Ia kaget mendengar nada suara Satrya yang meninggi. Sadar bahwa ia hampir merusak rencananya sendiri, ia melembutkan suaranya dan berkata. "Karena Patty bodoh, bang. Buktinya saja dia percaya mentah-mentah sama kebohongan kita yang nggak terlalu rapih ini. Kalau aku, aku nggak akan mau tukar abang dengan apa pun."

"Bener?" tanya Satrya. Suaranya terdengar senang.

Ia menghela napas lega. Lebih baik ia cepat mengalihkan topik pembicaraan. "Benar dong! By the way, terus Nick gimana?"

"Oh iya. Nick bilang dia mau pergi dari Olive dan masuk lagi ke Bandha Bandhu."

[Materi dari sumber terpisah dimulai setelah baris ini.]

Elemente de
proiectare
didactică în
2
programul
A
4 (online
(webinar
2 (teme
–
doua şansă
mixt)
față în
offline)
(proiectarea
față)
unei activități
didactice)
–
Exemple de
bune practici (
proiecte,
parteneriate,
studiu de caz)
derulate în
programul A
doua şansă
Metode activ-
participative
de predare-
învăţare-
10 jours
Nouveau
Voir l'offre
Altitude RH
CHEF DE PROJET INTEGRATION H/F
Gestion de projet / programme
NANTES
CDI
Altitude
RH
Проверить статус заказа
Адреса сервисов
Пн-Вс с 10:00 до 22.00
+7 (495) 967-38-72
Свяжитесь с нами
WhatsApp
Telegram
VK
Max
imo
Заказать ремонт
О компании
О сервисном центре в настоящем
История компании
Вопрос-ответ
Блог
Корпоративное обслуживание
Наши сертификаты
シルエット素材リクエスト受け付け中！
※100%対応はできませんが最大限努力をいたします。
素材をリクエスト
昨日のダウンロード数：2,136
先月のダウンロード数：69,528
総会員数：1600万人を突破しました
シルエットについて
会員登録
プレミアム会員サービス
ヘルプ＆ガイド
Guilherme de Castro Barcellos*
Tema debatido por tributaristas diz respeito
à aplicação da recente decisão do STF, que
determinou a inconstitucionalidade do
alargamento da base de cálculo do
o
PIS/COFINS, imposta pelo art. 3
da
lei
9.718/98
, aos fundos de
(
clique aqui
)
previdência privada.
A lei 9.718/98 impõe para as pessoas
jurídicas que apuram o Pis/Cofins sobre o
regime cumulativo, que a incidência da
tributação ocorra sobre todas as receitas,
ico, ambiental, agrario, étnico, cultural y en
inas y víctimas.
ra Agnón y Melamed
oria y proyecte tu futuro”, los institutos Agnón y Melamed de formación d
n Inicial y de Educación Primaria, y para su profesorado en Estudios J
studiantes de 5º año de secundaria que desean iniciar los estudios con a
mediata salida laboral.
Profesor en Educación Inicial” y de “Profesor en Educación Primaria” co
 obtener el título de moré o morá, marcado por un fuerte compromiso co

Kok Nick jadi meninggalkan Olive masuk Bandha Bandhu lagi sih? Kalau gitu berarti Nick akan dekat lagi dengan Patty dong? Gagal deh rencananya.

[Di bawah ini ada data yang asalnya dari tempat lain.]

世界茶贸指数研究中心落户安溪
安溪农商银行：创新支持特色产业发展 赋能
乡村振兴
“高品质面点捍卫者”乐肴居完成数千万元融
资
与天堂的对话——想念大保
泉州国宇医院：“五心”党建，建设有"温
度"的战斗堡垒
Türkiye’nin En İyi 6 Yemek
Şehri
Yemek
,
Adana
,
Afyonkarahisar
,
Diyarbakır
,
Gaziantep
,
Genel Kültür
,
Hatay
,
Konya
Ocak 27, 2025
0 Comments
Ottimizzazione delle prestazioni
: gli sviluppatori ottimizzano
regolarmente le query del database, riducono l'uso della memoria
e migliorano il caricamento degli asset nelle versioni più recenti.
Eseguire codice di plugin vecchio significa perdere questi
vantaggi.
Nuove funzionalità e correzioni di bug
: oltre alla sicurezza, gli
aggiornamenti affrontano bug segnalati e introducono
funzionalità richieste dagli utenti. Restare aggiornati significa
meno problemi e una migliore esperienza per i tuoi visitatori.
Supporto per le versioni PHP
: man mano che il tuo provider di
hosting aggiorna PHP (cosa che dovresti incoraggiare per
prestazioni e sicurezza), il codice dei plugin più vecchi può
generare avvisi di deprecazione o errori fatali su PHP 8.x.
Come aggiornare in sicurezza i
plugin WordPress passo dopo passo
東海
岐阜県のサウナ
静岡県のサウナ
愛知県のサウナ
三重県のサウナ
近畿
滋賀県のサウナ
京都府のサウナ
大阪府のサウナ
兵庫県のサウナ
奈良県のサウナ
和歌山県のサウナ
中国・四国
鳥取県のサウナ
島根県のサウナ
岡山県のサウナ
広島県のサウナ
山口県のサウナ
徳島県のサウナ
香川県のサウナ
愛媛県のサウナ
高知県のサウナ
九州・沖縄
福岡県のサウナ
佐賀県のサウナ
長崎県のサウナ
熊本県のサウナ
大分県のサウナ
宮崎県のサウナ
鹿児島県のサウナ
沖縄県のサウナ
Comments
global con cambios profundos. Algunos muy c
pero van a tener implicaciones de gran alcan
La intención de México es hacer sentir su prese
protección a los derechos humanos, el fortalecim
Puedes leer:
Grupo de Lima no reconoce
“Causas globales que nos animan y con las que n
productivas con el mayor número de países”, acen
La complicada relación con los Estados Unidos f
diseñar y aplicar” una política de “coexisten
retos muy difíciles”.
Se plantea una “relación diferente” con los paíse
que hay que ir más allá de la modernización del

"Bang tiba-tiba migrain aku kambuh nih. Aku tidur dulu, ya! Bye." katanya kemudian menutup teleponnya. Ia memejamkan matanya beberapa saat. Membiarkan ponselnya berdering tanpa melihat layarnya. Sudah pasti itu Satrya. Tidak lama masuk pesan ke ponselnya, ia melihat isinya:

'Baru juga bilang ga akan tukar aku dgn apa pun tapi tiba2 tutup tlp. Bs!'

(Bs adalah singkatan dari kata kasar dalam bahasa Inggris yang artinya 'omong kosong')

Ia melempar ponselnya ke lantai kamarnya, membekap mulutnya dengan bantal dan berteriak sekeras-kerasnya. Sial! Dia harus mulai dengan rencana baru lagi.

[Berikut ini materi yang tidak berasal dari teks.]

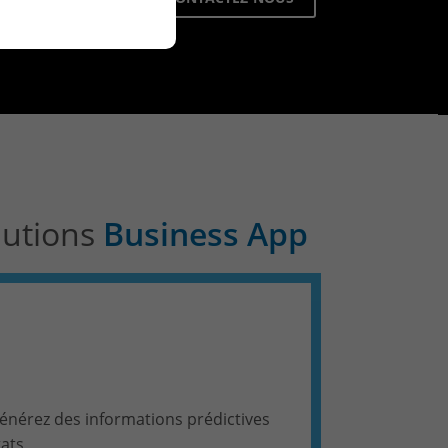
e
lutions
Business App
générez des informations prédictives
tats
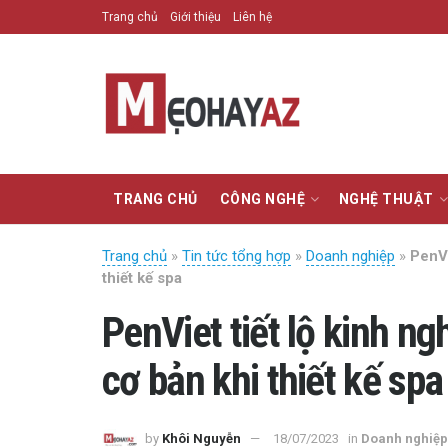
Trang chủ
Giới thiệu
Liên hệ
TRANG CHỦ
CÔNG NGHỆ
NGHỆ THUẬT
Trang chủ
»
Tin tức tổng hợp
»
Doanh nghiệp
»
PenVi
thiết kế spa
PenViet tiết lộ kinh n
cơ bản khi thiết kế sp
by
Khôi Nguyễn
18/07/2023
in
Doanh nghiệp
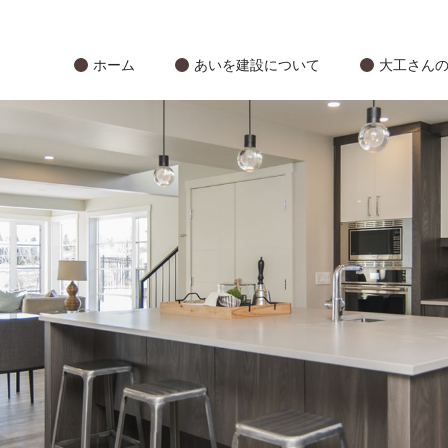
ホーム
あいを建設について
大工さん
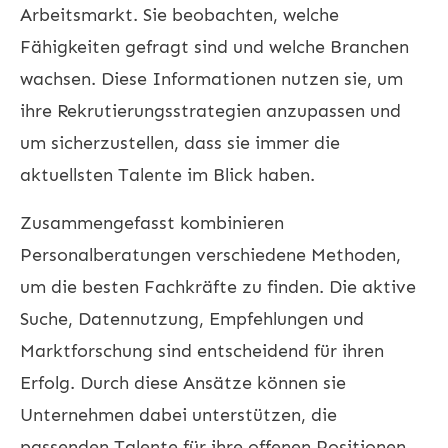
Arbeitsmarkt. Sie beobachten, welche
Fähigkeiten gefragt sind und welche Branchen
wachsen. Diese Informationen nutzen sie, um
ihre Rekrutierungsstrategien anzupassen und
um sicherzustellen, dass sie immer die
aktuellsten Talente im Blick haben.
Zusammengefasst kombinieren
Personalberatungen verschiedene Methoden,
um die besten Fachkräfte zu finden. Die aktive
Suche, Datennutzung, Empfehlungen und
Marktforschung sind entscheidend für ihren
Erfolg. Durch diese Ansätze können sie
Unternehmen dabei unterstützen, die
passenden Talente für ihre offenen Positionen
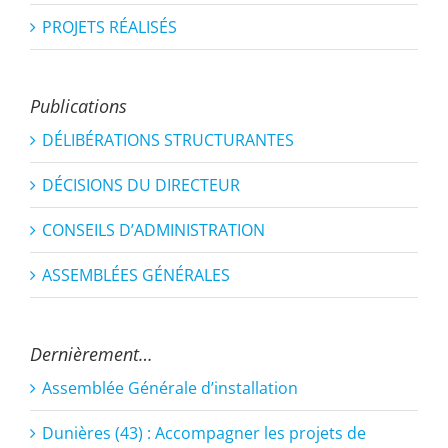
PROJETS RÉALISÉS
Publications
DÉLIBÉRATIONS STRUCTURANTES
DÉCISIONS DU DIRECTEUR
CONSEILS D’ADMINISTRATION
ASSEMBLÉES GÉNÉRALES
Dernièrement…
Assemblée Générale d’installation
Dunières (43) : Accompagner les projets de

Setelah perasaannya agak tenang, ia mengambil kembali ponselnya yang telah retak dan membalas pesan Satrya. 'Bang sori, td aku migrain bgt sampe hrs minum obat. Cya di sekolah besok.'

Tapi Satrya tidak kunjung membalas pesannya. Tidak juga meneleponnya subuh setelahnya. Lusanya, ia sangat terkejut mendengar cerita Patty saat gathering bahwa Satrya yang mengirim bunga dan beruang besar pada Patty. Memangnya Satrya masih menjalankan rencana mereka?

Ia lebih terkejut lagi melihat Satrya tiba-tiba menjemput Patty seusai gathering. Apa-apaan ini? Ia tidak dapat memberikan reaksi apa pun, hanya berdiri membeku di antara para anggota QS yang sibuk meledek Patty. Satrya menatapnya dengan kesal sebelum kemudian merangkul Patty dan akhirnya mebukakan pintu untuk Patty. Ketika Patty masuk ke mobil, Satrya menatapnya kemudian tersenyum sinis dan masuk ke belakang kursi kemudi. Apa-apaan sih dia?

Ia sangat kesal. Ia tidak lagi mengirimi pesan pada Satrya seperti yang ia lakukan kemarin dan tadi siang. Ia membiarkan Satrya begitu saja sampai kemudian Satrya menelponnya subuh itu.

"Halo?" jawabnya datar.

"Aku sudah nggak mau lagi dekat-dekat Patty." kata Satrya tanpa membalas sapaannya.

"Kenapa?" tanyanya datar. Ia terlalu kesal untuk kembali berpura-pura tidak ada yang terjadi.

"Aku capek. Nggak pernah dihargai juga sama kamu."

Ia menghela napas. Ia ingin sekali marah pada Satrya sekarang, memakinya dan membuangnya. Tapi ia tahu, hal itu malah akan membuat semua rencana yang sudah ia siapkan dengan matang menjadi berantakan. Tidak. Ia tidak akan membiarkan apa pun untuk mengacaukan rencananya.

Ia menarik napas dan tersenyum. "Siapa bilang nggak dihargai, bang?"

"Lihat saja kemarin kamu begitu gampangnya matiin telepon aku."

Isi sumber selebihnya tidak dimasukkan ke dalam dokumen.